During necropsy, all body muscles, excluding those of the head and the cutaneous trunci muscle, which was not separated from the blubber, were dissected based upon the methods of McLellan et al. [29]. They were then weighed and classified by function: locomotion for swimming (upstroke and downstroke of tail fluke), pectoral fin movement, suction feeding, and respiration (Table 2, Figure 1) [30,31,32,33]. Thus, this grouping identifies both “locomotor muscle” and “non-locomotor muscle.” The sum of all muscles in Table 2 was used for total muscle mass.
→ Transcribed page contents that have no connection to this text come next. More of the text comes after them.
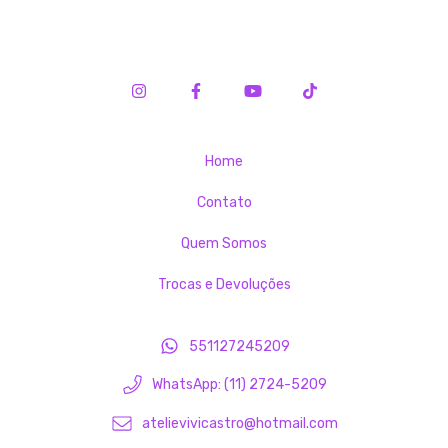
Home
Contato
Quem Somos
Trocas e Devoluções
551127245209
WhatsApp: (11) 2724-5209
atelievivicastro@hotmail.com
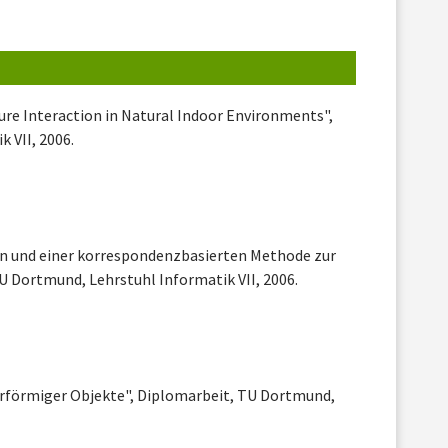
ure Interaction in Natural Indoor Environments",
 VII, 2006.
en und einer korrespondenzbasierten Methode zur
U Dortmund, Lehrstuhl Informatik VII, 2006.
hrförmiger Objekte", Diplomarbeit, TU Dortmund,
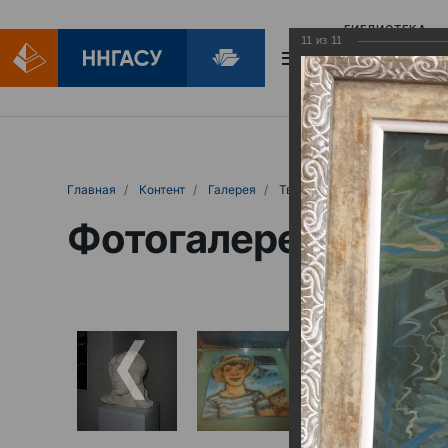
БИБЛИОТЕКА
11
из
11
БИБЛИОПОМОЩ
Главная
Контент
Галерея
Творческая выставка кафедры дизайн-проектирования и 
Фотогалерея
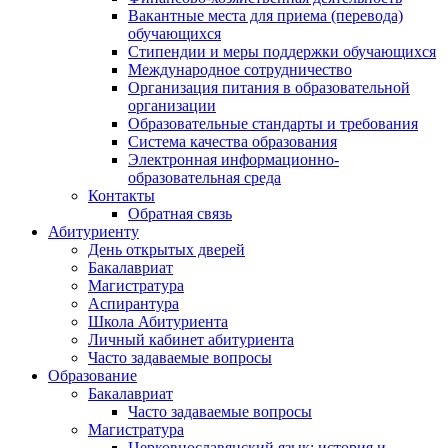
Вакантные места для приема (перевода)
обучающихся
Стипендии и меры поддержки обучающихся
Международное сотрудничество
Организация питания в образовательной
организации
Образовательные стандарты и требования
Система качества образования
Электронная информационно-
образовательная среда
Контакты
Обратная связь
Абитуриенту
День открытых дверей
Бакалавриат
Магистратура
Аспирантура
Школа Абитуриента
Личный кабинет абитуриента
Часто задаваемые вопросы
Образование
Бакалавриат
Часто задаваемые вопросы
Магистратура
Церковнославянский язык: история и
At least one representative muscle of each functional group was sampled for Mb concentration determination: the mastohumeralis muscle (pectoral fin movement), the sternohyoideus muscle (suction feeding), and the dorsal scalenus muscle (respiration). In the case of locomotor muscles powering swimming, several muscles were sampled given that more and larger muscles are involved: the longissimus dorsi in the epaxial muscle group (locomotor upstroke), the hypaxial muscle group (locomotor downstroke), and the rectus abdominis muscle (assistance in the tail fluke downstroke) (Table 2). Within the epaxial group, the muscle semispinalis does not contribute to the upstroke per se but to the head movement [30]. However, due to the difficulties of separating this muscle from the rest of the epaxial muscle, it was included within the epaxial muscles.
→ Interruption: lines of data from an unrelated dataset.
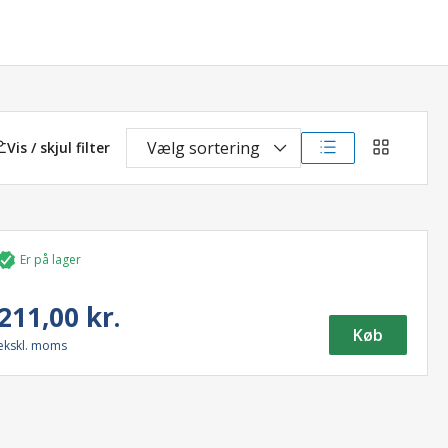
Vælg sortering
Vis / skjul filter
listevisning
gittervisni
Er på lager
211,00 kr.
Køb
ekskl. moms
This muscle grouping scheme was used to recognize that cetacean muscles can perform multiple functions as in all mammals. For example, the primary downstroke muscles also contribute to exhalation, and the sternohyoideus to inhalation, during a respiratory event [31].
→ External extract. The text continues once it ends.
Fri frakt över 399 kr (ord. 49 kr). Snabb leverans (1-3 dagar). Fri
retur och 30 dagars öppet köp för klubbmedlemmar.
The longest muscles were also sampled at multiple locations: within the epaxial group, the longissimus dorsi at the level of the axilla, middle (mid-distance between axilla and anus), and anus; the hypaxial group at the middle and anus levels. The rest of the muscles were sampled at the mid-belly. Muscle samples were wrapped in plastic wrap, placed in sealed bags and frozen at −20 °C until analysis. 2.2. Mb Concentration Determination
Muscle Mb concentration was measured in two laboratories: UNC Wilmington in North Carolina, USA, and the University of Las Palmas de Gran Canaria in the Canary Islands, Spain, using methods adapted from Reynafarje by Noren and Williams and Etnier et al. [20,34,35]. Frozen muscle samples of ~0.5 g were thawed, minced and cleaned of apparent fat and connective tissue. Samples were diluted in ice-cold 0.04M phosphate buffer (pH 6.6) to obtain a final dilution of 39.25 mL buffer per gram of tissue. The solution was homogenized (IKA Ultra-Turrax T18) and then centrifuged at 28,000x g for 50 min at 4 °C (Beckman J2-MI Centrifuge). Five ml of supernatant were transferred to a test tube and bubbled with carbon monoxide (CO N37 S10, Air Liquide, Spain) at room temperature for 8 min. Approximately 0.02 g of sodium dithionite were added to the sample to ensure a complete reduction of Mb. The sample was bubbled again for 2 min with CO. The absorbance was measured at 538 and 568 nm (Genesys 10 S UV, Thermo Scientific, Thermo Electron Scientific Instruments LLC, Madison, WI, USA). Three muscle samples were analyzed for each sampling location, and three spectrophotometric measurements were obtained for each of the replicates from an individual.
To compare our results with the literature, Mb concentration (g Mb · 100g−1 muscle) was calculated using the equation developed by Reynafarje [35], where Mb concentration is determined as the difference in absorbance at two wavelengths.
Mb concentration values for one animal (CET 834) were also calculated using a calibration curve to test if calculated Mb concentration values may vary when using Reynafarje’s equation with different spectrophotometers. Horse Mb standard (Equine skeletal muscle, M1882A, Sigma-Aldrich, Spain) was used to construct the calibration curve (Supplementary Materials Table S1). Values obtained with the calibration curve (mg Mb · ml−1 solution) were divided by 0.025 g muscle· ml−1 (0.5 g muscle were dissolved in 20 mL of solvent (buffer volume + % water in muscle) and then transformed to obtain g Mb · 100g-1 muscle. Mb concentration values of CET 834, calculated following Reynafarje (1963) and using the calibration curve, were compared to test both approaches.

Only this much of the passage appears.